## TASK REQUIREMENTS
Every record below is to be retyped exactly, with any pictures left out.

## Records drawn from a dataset
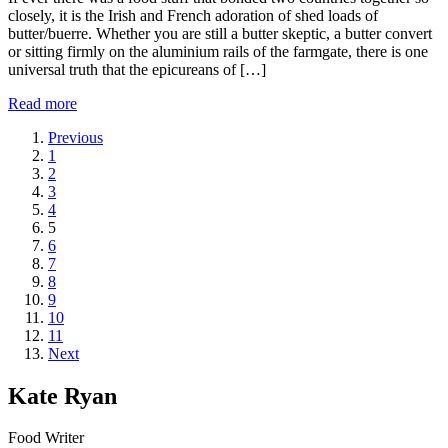
closely, it is the Irish and French adoration of shed loads of
butter/buerre. Whether you are still a butter skeptic, a butter convert
or sitting firmly on the aluminium rails of the farmgate, there is one
universal truth that the epicureans of […]
Read more
Previous
1
2
3
4
5
6
7
8
9
10
11
Next
Kate Ryan
Food Writer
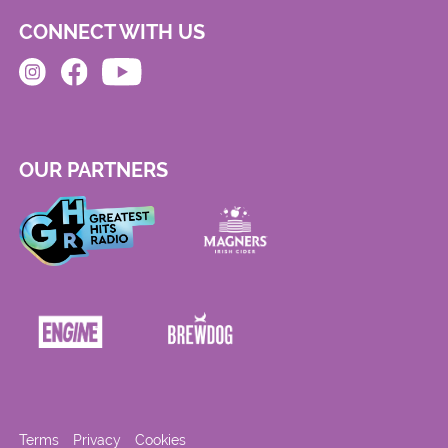
CONNECT WITH US
OUR PARTNERS
Terms
Privacy
Cookies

## RESULT OF THE TASK
closely, it is the Irish and French adoration of shed loads of
butter/buerre. Whether you are still a butter skeptic, a butter convert
or sitting firmly on the aluminium rails of the farmgate, there is one
universal truth that the epicureans of […]
Read more
Previous
1
2
3
4
5
6
7
8
9
10
11
Next
Kate Ryan
Food Writer
CONNECT WITH US
OUR PARTNERS
Terms
Privacy
Cookies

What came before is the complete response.